The Senate acquitted former President Trump for his role in the Jan. 6 insurrection against Congress, with only seven Senate Republicans joining 50 Democrats in favor of conviction — well short of the 67 vote threshold.
Saturday’s vote brings to an end the five-day impeachment trial, during which the House managers argued that Trump was responsible for the mob that breached the Capitol while Congress was certifying his electoral loss.
Their arguments convinced the handful of Republicans who joined the Democrats in voting to convict, including some Republicans who had previously shown skepticism about the constitutionality of the trial.
Even though Trump was acquitted, Saturday’s vote was the largest and most bipartisan vote in favor of conviction in a presidential impeachment, Majority Leader Chuck Schumer (D-NY) noted in remarks after the vote.
“I salute those Republican patriots who did the right thing. It wasn’t easy, we know that,” Schumer said. “Let their votes be a message to the American people. Because, my fellow Americans, if this nation is going to long endure, we, as a people, cannot sanction the former president’s [conduct], because if lying about the results of an election is acceptable, if instigating a mob against the government is considered permissible, if encouraging political violence becomes the norm, it will be open season, open season on our democracy.”
Several Republicans who voted against convicting the former president justified those votes on the basis of a procedural argument, claiming that the Senate doesn’t have the authority to convict a former government officer who is no longer in office. That rationale — disputed by a broad spectrum of legal scholars — was perhaps an implicit concession that Trump’s conduct was indefensible on the merits.
House managers warned that by refusing to convict Trump because of the timing of the trial, the Senate would create a “January exception” giving presidents a free pass to commit high crimes and misdemeanors at the end of their terms.
They said that impeaching Trump was not about retroactive punishment but necessary to protect the country going forward.
“Two hundred and thirty-four years from now, it may be that no one person here among us is remembered,” Rep. Madeleine Dean (D-PA), a House impeachment manager, said during closing arguments Saturday. “And yet what we do here, what is being asked of each of us here in this moment, will be remembered.”
The Republicans who voted in favor of conviction were Sens.

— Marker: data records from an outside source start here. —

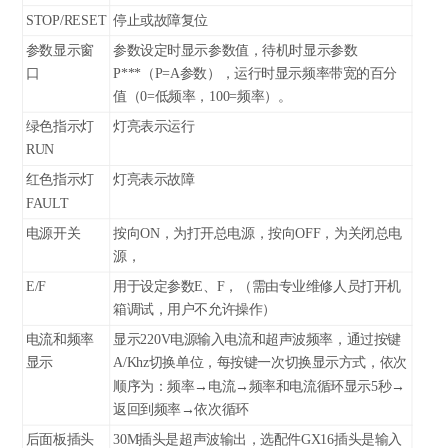
STOP/RESET
停止或
故障复位
参数显示窗
参数设定时显示参数值，待机时显示参数
口
P***（P=A参数），运行时显示频率带宽的百分
值（0=低频率，100=频率）。
绿色指示灯
灯亮表示运行
RUN
红色指示灯
灯亮表示故障
FAULT
电源开关
按向ON，为打开总电源，按向OFF，为关闭总电
源，
E/F
用于设定参数E、F，（需由专业维修人员打开机
箱调试，用户不允许操作）
电流和频率
显示220V电源输入电流和超声波频率，通过按键
显示
A/Khz
切换
单位，每按键一次切换显示方式，依次
顺序为：频率→电流→频率和电流循环显示5秒→
返回到频率→依次循环
后面板插头
30M
插头是超声波输出，选配件GX16插头是输入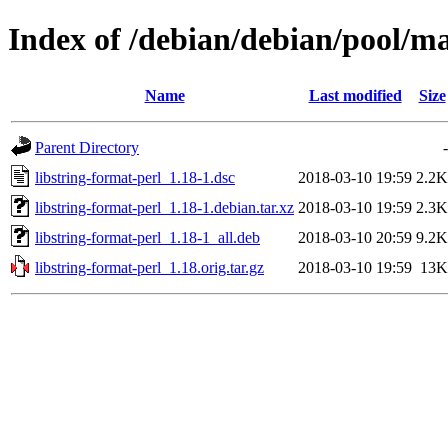
Index of /debian/debian/pool/ma
Name
Last modified
Size
Parent Directory
-
libstring-format-perl_1.18-1.dsc
2018-03-10 19:59
2.2K
libstring-format-perl_1.18-1.debian.tar.xz
2018-03-10 19:59
2.3K
libstring-format-perl_1.18-1_all.deb
2018-03-10 20:59
9.2K
libstring-format-perl_1.18.orig.tar.gz
2018-03-10 19:59
13K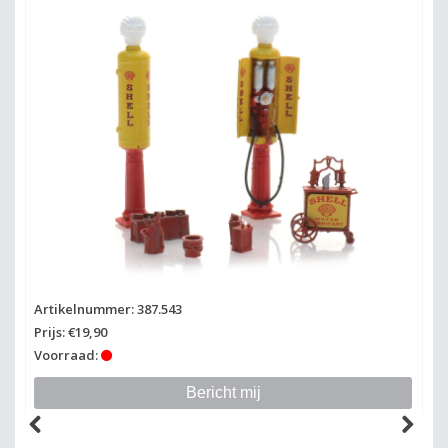
Artikelnummer: 387.543
Prijs: €19,90
Voorraad:
Bericht mij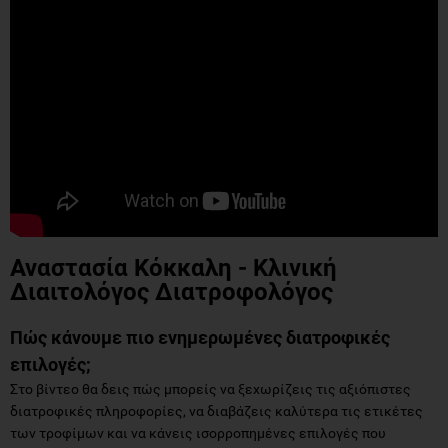
Αναστασία Κόκκαλη - Κλινική
Διαιτολόγος Διατροφολόγος
Πώς κάνουμε πιο ενημερωμένες διατροφικές
επιλογές;
Στο βίντεο θα δεις πώς μπορείς να ξεχωρίζεις τις αξιόπιστες
διατροφικές πληροφορίες, να διαβάζεις καλύτερα τις ετικέτες
των τροφίμων και να κάνεις ισορροπημένες επιλογές που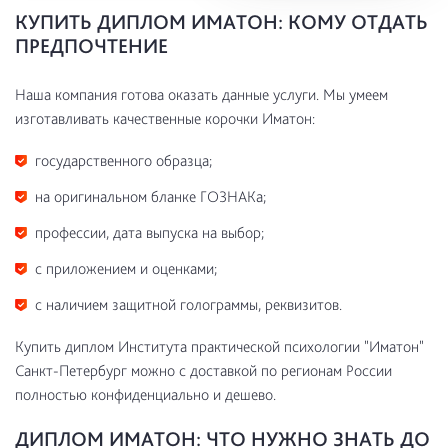
КУПИТЬ ДИПЛОМ ИМАТОН: КОМУ ОТДАТЬ
ПРЕДПОЧТЕНИЕ
Наша компания готова оказать данные услуги. Мы умеем
изготавливать качественные корочки Иматон:
государственного образца;
на оригинальном бланке ГОЗНАКа;
профессии, дата выпуска на выбор;
с приложением и оценками;
с наличием защитной голограммы, реквизитов.
Купить диплом Института практической психологии "Иматон"
Санкт-Петербург можно с доставкой по регионам России
полностью конфиденциально и дешево.
ДИПЛОМ ИМАТОН: ЧТО НУЖНО ЗНАТЬ ДО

Richard Burr (R), Bill Cassidy (LA), Susan Collins (ME), Lisa Murkowski (AK), Mitt Romney (UT), Pat Toomey (PA) and Ben Sasse (NE).
Burr’s guilty vote was perhaps was the biggest surprise, as he had voted previously that the trial was not constitutional.
In a statement Burr, who is not running for re-election in 2022, said the “evidence is compelling that President Trump is guilty of inciting an insurrection against a coequal branch of government and that the charge rises to the level of high Crimes and Misdemeanors.”
“By what he did and by what he did not do, President Trump violated his oath of office to preserve, protect, and defend the Constitution of the United States,” Burr’s statement added.
A Sasse statement explaining his guilty vote said that Trump’s ” lies had consequences, endangering the life of the vice president and bringing us dangerously close to a bloody constitutional crisis.”
“Each of these actions are violations of a president’s oath of office,” Sasse said, later adding that Congress “needs to respect itself enough to tell the executive that some lines cannot be crossed.”